Idaho getting back to work

| May 20, 2011 8:07 AM

• Kootenai County improves slightly, from 11.2 percent to 11.1 percent unemployment

Idaho’s economy generated more jobs than expected in April, putting over 3,000 people back to work and dropping the seasonally adjusted unemployment rate for the first time in more than four years. The rate fell a tenth of a point from a record 9.7 percent to 9.6 percent. It was 9.1 percent in April 2010.

Just over 73,200 workers remained off the job in April, down 700 from March.

More people joined the work force during April and more found work than in any other month since January 2006, a possible indication of optimism among jobless workers that Idaho’s labor market is finally beginning to open up.

April saw more jobs generated than normal in most private sectors including manufacturing and construction, which saw some strength in commercial building. Only hotels and restaurants performed below average for the previous five years. Government continued to lag behind the seasonal trend, feeling the delayed effects of the recession on tax collections.

After 33 months of year-over-year job declines, April was the fourth straight month that current job totals exceeded year earlier levels. The economy had 3,600 more jobs than in April 2010.

Idaho Department of Labor analysts believe the state’s remaining manufacturers – after shedding nearly 14,000 jobs during the recession – have cut back as much as possible without closing down operations and should hold steady if not begin slowly growing again. Construction, which has lost over 21,000 jobs to the recession, may be returning to more sustainable pre-boom job levels although that sector must still work through a huge number of foreclosures and distressed homes hanging over the real estate market.

Analysts also believe a steady recovery of the employment services sector over the past 12 months is an indicator that some businesses want to take advantage of an improving economic environment by hiring temporary employees until they are more confident about the state’s longer-term prospects.

Analysts also acknowledge persistent high fuel prices could impact the slow recovery that appears to have started but only in terms of stalling further growth – not causing new declines.

Nearly 2,500 new workers entered the labor force in April, pushing the total to a record 765,400, while more than 3,200 idled workers found jobs, driving total employment back over 690,000 for the first time since July 2009. April was the second straight month that more people found work than entered the labor force.

While new hiring by Idaho’s 50,000 employers remained weak compared to prerecession levels, April marked the sixth straight month that new hires exceeded year-earlier totals. The Conference Board, a business think tank, reported that for the first time this year April saw fewer than four unemployed workers for each posted job opening.
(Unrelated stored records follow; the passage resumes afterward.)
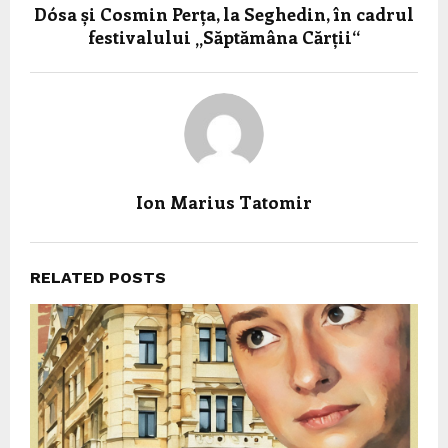
Dósa și Cosmin Perța, la Seghedin, în cadrul
festivalului „Săptămâna Cărții“
Ion Marius Tatomir
RELATED POSTS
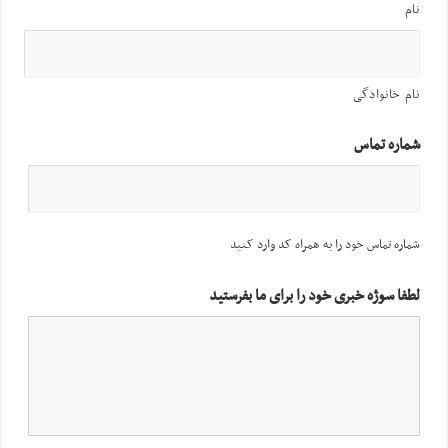
نام
نام خانوادگی
شماره تماس
شماره تماس خود را به همراه کد وارد کنید
لطفا سوژه خبری خود را برای ما بفرستید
Idaho’s tenth of a point decline in a four months of record level unemployment at 9.7 percent ran counter to the national April rate which rose two-tenths of a point to 9 percent. But it was the fifth straight month Idaho’s rate has exceeded the national rate after running lower for over nine years.

As unemployment stabilized through the first quarter of 2011, benefit payments were running below 2010 by 32 percent. April unemployment insurance payments fell to $42.9 million from nearly $50 million a year earlier. While that was partially the result of modest year-over-year economic growth, nearly 2,000 more unemployed workers exhausted all their benefits – regular and extended – without finding jobs during the first four months of the year, bringing the total number of exhaustions to nearly 9,500 since the recession began. 
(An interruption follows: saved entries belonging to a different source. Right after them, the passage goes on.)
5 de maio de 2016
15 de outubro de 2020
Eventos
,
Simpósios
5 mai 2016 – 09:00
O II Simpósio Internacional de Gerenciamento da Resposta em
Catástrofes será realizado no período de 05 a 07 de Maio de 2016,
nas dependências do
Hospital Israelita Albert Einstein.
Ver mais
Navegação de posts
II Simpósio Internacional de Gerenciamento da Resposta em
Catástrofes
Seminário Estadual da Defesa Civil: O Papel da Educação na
Nineteen primarily rural counties posted double-digit unemployment rates, unchanged from March. Two major urban counties remained in double-digits, but the rate in Canyon County dropped a half point to 11.3 percent while the Kootenai County rate was off a tenth to 11.1 percent. The significant decline in Canyon County was enough to bring the unemployment rate for the Boise metropolitan area back into single digits at 9.8 percent.

The other three metro areas remained in single-digits.

Twenty-one of Idaho’s 44 counties recorded higher rates in April than March while 23 saw rates drop. Valley County saw its jobless rate jump a half point to 16.4 percent to remain the highest in the state after slipping below 16 percent in March.

Oneida County in southeastern Idaho recorded a half point decline to 5.3 percent to replace Owyhee County with the lowest rate in the state and the only county below 6 percent. Both Oneida and Owyhee were below 6 percent in March.